A Collection of College Courses: one per day
General Psychology gives you an overview of all of psychology. It is a sampler. To get a degree I’m psychology, you must take a dozen or so university courses taught, each fairly in-depth explorations of a topic. A whole term will be spent of a single topic.
A course in general psychology typically spends a day per topic. If you like a topic, a new one is coming your way. If you do like a topic, you know what to sign up for next year. Think of it as a preview of an undergraduate degree in psychology.
Here is a course description you might find in a college catalog:
This course is an introduction to the field of psychology. It is a scientific study of mental processes and behavior. The following psychology topics are explored: methodology, physiology, sensation, perception, states of consciousness, learning, memory, intelligence, thought, language, development, motivation, emotion, sexuality, health, stress, personality, abnormal disorders, and therapies.
Here is what it really means.
This class is the first in a series. You can’t take any of the others until you take this one. We are going to try to apply the scientific method to study everything, with varying success. Studying behaviors you can see is relatively easy. Studying things going on in your head is relatively difficult. On explaining the mysteries of the universe, we remain mute.
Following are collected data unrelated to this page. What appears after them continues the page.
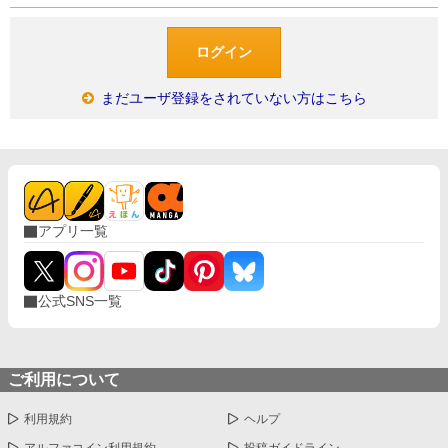
まだユーザ登録をされていない方はこちら
アプリ一覧
公式SNS一覧
ご利用について
利用規約
ヘルプ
Every day you will get at least one new topic. Here are the topics I usually cover, and in the order I usually cover them:
History & Systems
This is a great class to take after all the other classes. It reminds you of all the people and theories you’ve covered, and bookends General Psychology. In general terms, as its name suggests, both the history of psychology and its approaches (systems) are covered. In practical terms, History & Systems emphasizes two things: people and vocabulary. If you know the details of a theory (vocabulary) and who coined them, you can easily differentiate between theories. Shaping leads you to Skinner as much as object permanence leads you to Piaget, and superego leads you to Freud.
Perception
the earliest studies in psychology were on perception. It was thought to be easier to study than memory or pers. Vision is the most studied sense. But the course covers many techniques and fields of study.
Biological Psychology
The combination of biology and psychology is variously called neuroscience, physiological psychology, cognitive science and biological psychology. The focus is on the biological processes underlying behavior. We are the brain people of psychology, or the psychology people of neuroscience.
Lifespan Development
This is a combination of several classes: early childhood development, child development, adolescent development, and thanatology. It covers the rise and fall of a person, from pre-birth to post-death.
Research Methods
Sometimes called Experimental Psychology, Research Methods prepares you to conduct and analyze studies like a professional. The focus is of thinking and writing like a scientist.
Statistics
In order to do number crunching, you have to start with thinking. There are many decisions to make before you even collect the data. Minimal math skills are required; that’s what computers are for. Taught well, this is a very interesting class. The primary conceptual foundation is Measurement. The other concern folk have is How To Calculate Statistics.
Learning
You can improve upon what you already know how to do: learn. With a bit of effort, you can become much better at acquiring facts, concepts, and behaviors. And you can other people do the same.
Memory
The flip side of learning is memory. If learning is putting things in, memory is keeping and retrieving what you’ve learned. There are multiple systems of memory which work together seamlessly, usually.
Cognition
This course explores all the mental faculties we take for granted. Thinking, comparing, rule making, judging, and heuristics are all included. Cognition is the study of everything going on inside the head.
Social Psychology
Humans are social animals. We don’t do well alone. This is the study of how individuals are impacted by their social context. How do we act when we are in a group? How is our behavior different when we are alone?
Personality Theories
Personality is fun to study because you already have one, and because no one quite knows what a personality is. This course covers a lot of themes but not many answers. Hopefully, you’ll be able to use all of the competing views to write your own theory of personality.
Abnormal Psychology
Sometimes things go wrong. There can be issues that majorly impact daily life. Abnormal Psychology covers a broad range of disorders. Don’t assume you have any of these major conditions just because you have some of the symptoms.
Takeaways
There are five things you should get from an introductory course in psychology. First, people are basically the same. Across all nations and cultures, we are remarkably the same. What we find disgusting may be different but when we encounter something disgusting we react the same way. We stick out our tongues, wrinkle our noses, and tighten our eyes. We use the same underlying processes.
A second general psychology takeaway is that the scientific method doesn’t work on everything. There are many issues that can’t be studied with experiments. You can’t randomly assign children to good or bad families. You can’t analyze once in a lifetime events using statistics. And the validity of religion, philosophy worldviews is outside psychology’s reach.
Third, not everyone does therapy. At least half of psychiatrists never do clinical work. And applied psychology, as it is sometimes called, includes vocational psychology, human factors computer design, and organizational psych. You don’t have to be a shrink.
Fourth, one course in psychology isn’t enough. A PhD in psychology is a professional degree, requiring years of training. You don’t expert your cardiologist to do surgery after taking only one class. There is a great deal of knowledge that needs to be acquired before you will be of much use to others. But you’ve made a good start.
A fifth general psychology takeaway is that people are capable of tremendous change but we usually don’t.